It has been a tremendously long time since I have updated this blog.
To cut straight to the point, several significant experiences have happened over the past two years:
- I worked in an under resourced school with students (children) who carried immense traumas. Reader, you will be not be surprised to learn that my priority for the year I worked with my students was to ensure their social and emotional well-being.
- The children I am closest to in my life went through experiences somewhat similar to what I experienced growing up. It brought to the absolute forefront for my mother and myself the realities of how we coped and what we must do differently.
- My brother and I came to loggerheads, somewhat, and I told my mother the truth about my experiences growing up.
On that last point–after another troubling familial visit, I spoke with my therapist about the persistence of the ways in which my brother and I trigger each other when we are face to face. In the midst of our conversation, I made an offhand comment about how there was no need to involve my mother in it because she knew none of it.
My therapist balked. She had not realized that I had not told my mother about my brother’s violence. Realizing I had not told either my brother nor my mother about my perceptions of my childhood, we came to agree that–like many abuse survivors–I carried a fear of not being believed. It was a surprising realization on many levels, not the least that it was a symptom I had always been aware of, but never conscientious of when it came to myself. I have told so many people about my upbringing, but not those who could potentially argue against it.
Fast forward a couple days, and I find myself lashing out at my mother as she defends my brother over something banal. I walk away after realizing that this is my resentment resurfacing. I am irritated that she finds him to be perfect but incapable of hearing hard truths–that he is to be coddled. After a moment’s reflection, I realize that while my mother coddles my brother–I do as well. That is what happens each time I bend over backwards trying to mask how much fear he inspires in me and how carefully I comport my body and watch my words in his presence. It sinks in how I have been unfair to my mother. She was not the person who inflicted violence in our homes. It was my father and my brother. I felt that to remove that blame from her–it was time to tell her.
Telling my mother about the abuse was the best thing I have done for our relationship. I say this knowing that opening up about abuse to involved parties is not always the safest option–is not always the best choice for one to make. I have developed in a multitude of ways these past two years–since my past several entries. Working in an emotionally taxing job where students and co-workers are leaning on you for support can make you a much stronger and much more confident person, but there are more ways for you to develop a sense of security and foster a community of support.
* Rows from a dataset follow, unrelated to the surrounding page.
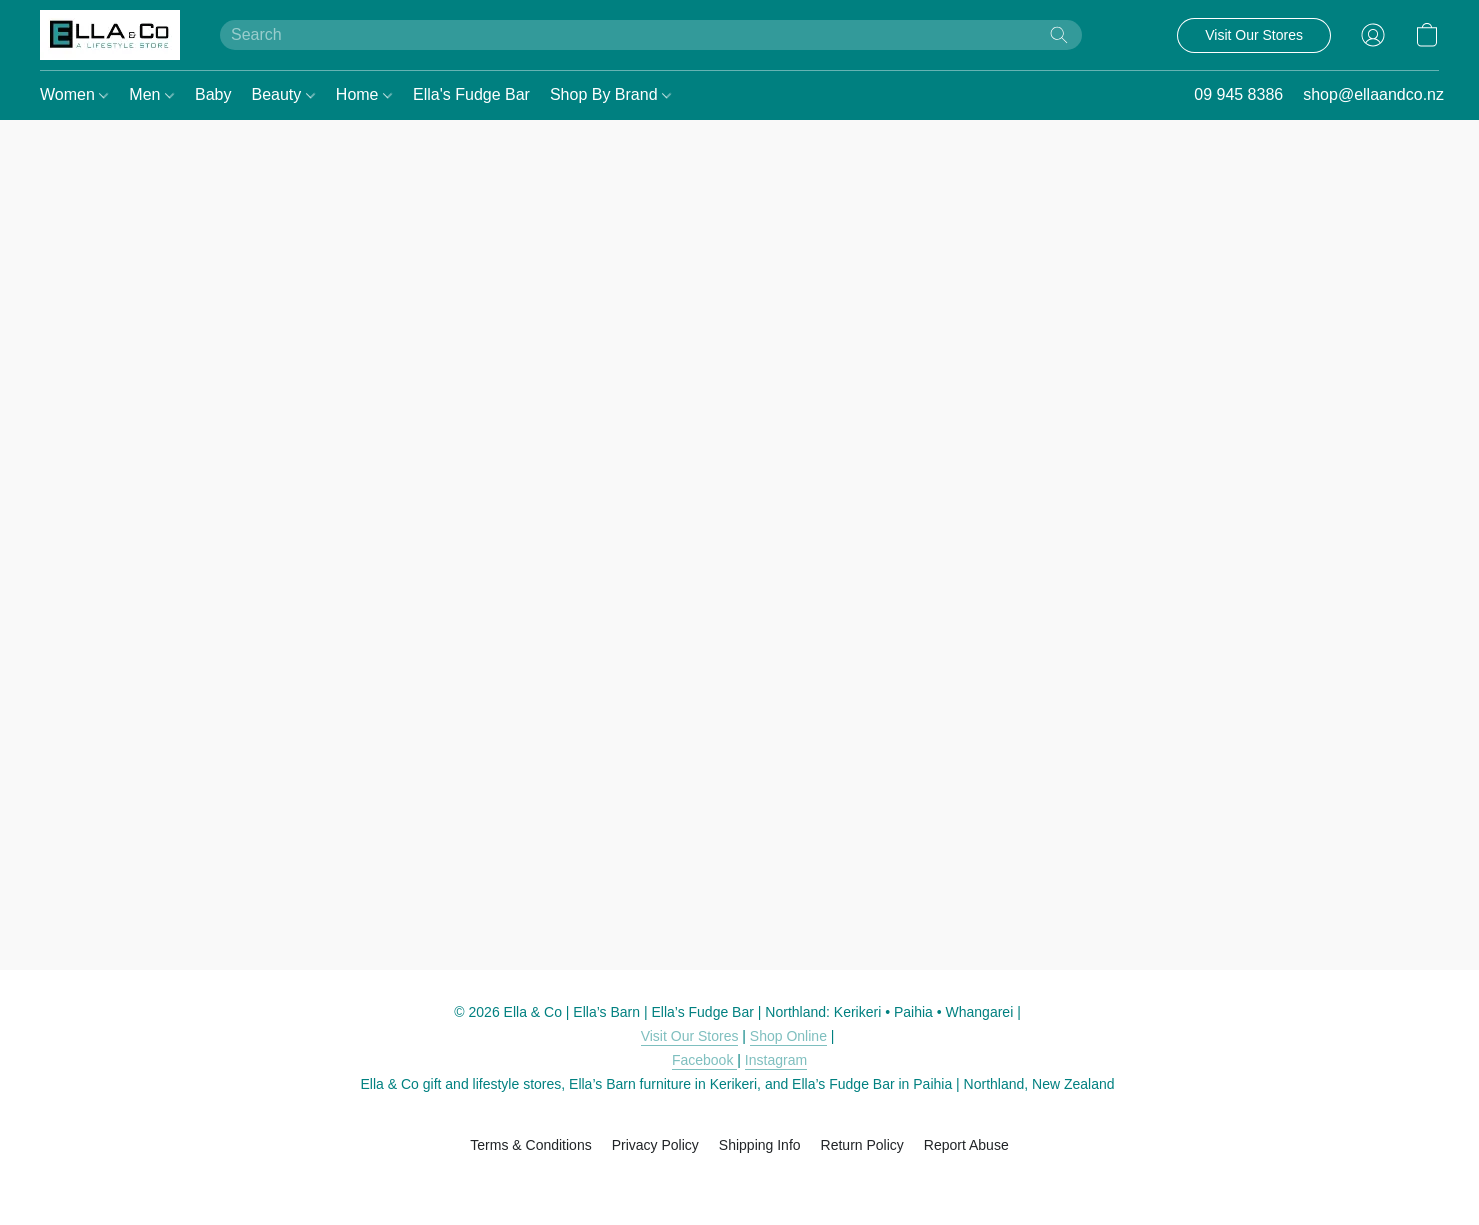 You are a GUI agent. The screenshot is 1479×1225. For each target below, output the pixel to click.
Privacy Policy (655, 1145)
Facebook (704, 1060)
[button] (110, 35)
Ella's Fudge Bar (471, 94)
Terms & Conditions (530, 1145)
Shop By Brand (610, 94)
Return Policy (862, 1145)
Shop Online (788, 1036)
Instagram (776, 1060)
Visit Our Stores (690, 1036)
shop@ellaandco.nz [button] (1373, 94)
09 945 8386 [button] (1238, 94)
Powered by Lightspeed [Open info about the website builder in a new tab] (739, 1182)
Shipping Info (760, 1145)
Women (74, 94)
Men (151, 94)
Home (364, 94)
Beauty (282, 94)
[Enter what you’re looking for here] (651, 35)
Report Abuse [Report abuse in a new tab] (966, 1145)
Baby (213, 94)
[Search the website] (1059, 35) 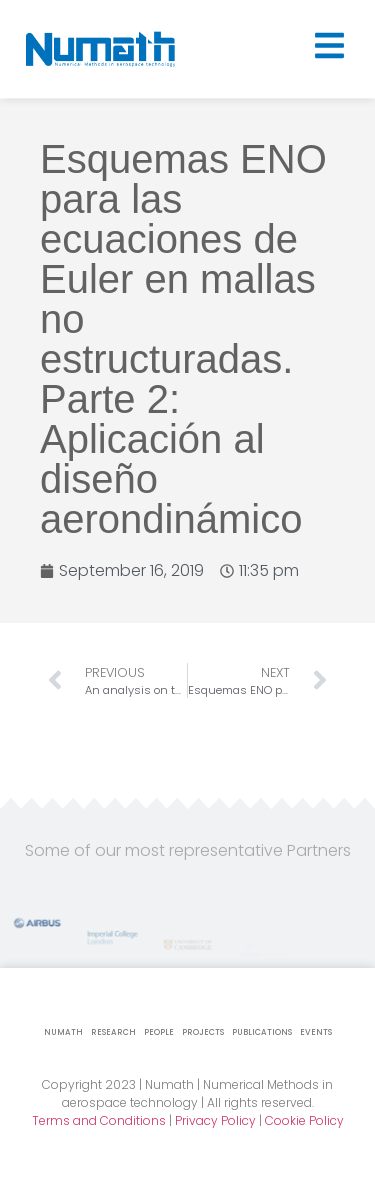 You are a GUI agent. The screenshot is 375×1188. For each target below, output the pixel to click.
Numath (63, 1032)
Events (316, 1032)
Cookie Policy (304, 1120)
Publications (262, 1032)
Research (113, 1032)
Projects (203, 1032)
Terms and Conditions (99, 1120)
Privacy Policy (215, 1120)
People (159, 1032) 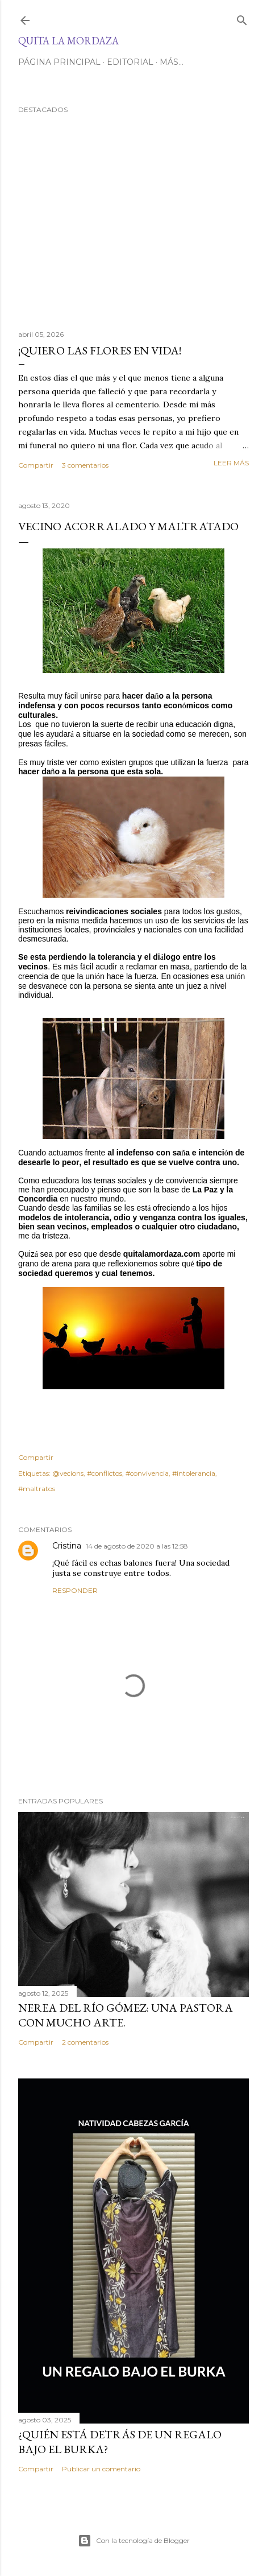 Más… (171, 62)
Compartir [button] (35, 465)
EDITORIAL (130, 62)
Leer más (231, 463)
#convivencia (147, 1473)
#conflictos (104, 1473)
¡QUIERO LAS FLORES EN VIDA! (99, 350)
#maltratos (36, 1488)
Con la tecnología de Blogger (134, 2541)
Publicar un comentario (101, 2468)
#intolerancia (193, 1473)
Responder (75, 1590)
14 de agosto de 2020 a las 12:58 (137, 1546)
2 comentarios (85, 2042)
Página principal (59, 62)
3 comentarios (85, 465)
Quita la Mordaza (68, 40)
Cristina (66, 1546)
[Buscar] (242, 18)
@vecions (68, 1473) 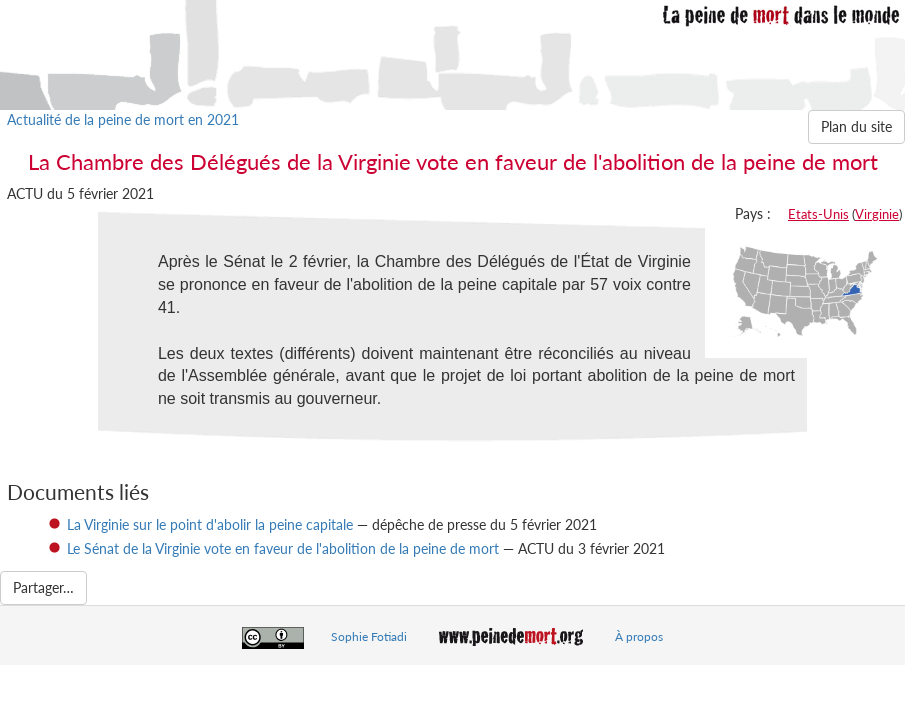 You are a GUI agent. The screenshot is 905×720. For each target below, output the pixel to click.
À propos (639, 636)
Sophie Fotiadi (369, 636)
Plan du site (856, 126)
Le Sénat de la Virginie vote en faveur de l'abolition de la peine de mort (283, 548)
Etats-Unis (818, 214)
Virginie (877, 214)
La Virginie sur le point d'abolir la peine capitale (210, 524)
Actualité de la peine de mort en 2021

Only you can know if and when you are ready to disclose or take steps towards healing. I encourage seeking out resources on restorative justice for mediation in this process.
As for my story–I returned to my mother’s room and sat on her bed while she browsed the Internet on her computer. She could tell that I had something on my mind, and when I struggled to find my voice, she told me to use whatever words I could to begin. I told her in a sentence or two that my brother had mistreated me growing up and that that was why I had been so anxious–and remained so in his presence alone. That was all I could muster before bursting into tears. I was inconsolable in a way that I have never been before. My entire body was shaking. My mother immediately rushed to get me a glass of water, gave me a hug, said “Okay! Let me tell you what was happening to him,” and sat in front of me.
She took me through the peaks and valleys of trauma my brother (and my mother and I) experienced, but in doing so, she was able to give me a sense of what his behavior looked like on the outside. She recognized certain patterns in him, and–indeed–the way he would lash out at me, particularly pronounced to her when I was younger. It coincided with the way my father acted in our lives. My father was neglectful towards my brother at best, but when I was born he completely ignored him. Not only that, but he was physically abusive to my mother as well. It likely did not happen in front of my brother, but he was a smart kid, and being sent out of the apartment before an explosion was probably context enough for him to imagine what was happening behind the closed door.
I can not emphasize enough how healing it was to be believed immediately. She had not known the details, but what I told her made complete sense. My mother had done what she could to keep my brother from hurting me. I do believe that. But she worked 10-12 hour days and he was tasked with watching over me at home. I, in turn, while manifesting probably a myriad of red flags, also worshiped the ground he walked on. At the time, she probably presumed that as long as I appeared somewhat happy, there was no need to intervene. There was no way for her to know what to do. Telling her not only gave me the support I always wanted from my mother, but it gave my mother a more complete understanding of our family.
She told me: “You both were surrounded by love growing up, but you were both neglected. I can admit that.”
My relationship with my mother has transformed. No longer are we set off by each other. Things she says and my behaviors no longer cause us to travel down negative cycles that culminate in us saying devastating things to each other.
And with that, I now feel it opportune to shift my focus away from myself. I want to now think more systemically. I have potentially exciting upcoming news that will help me conduct analysis of the way an approach to the mental health of youth–particularly youth in structures vastly different from those found in the United States–is handled. Keep an eye out!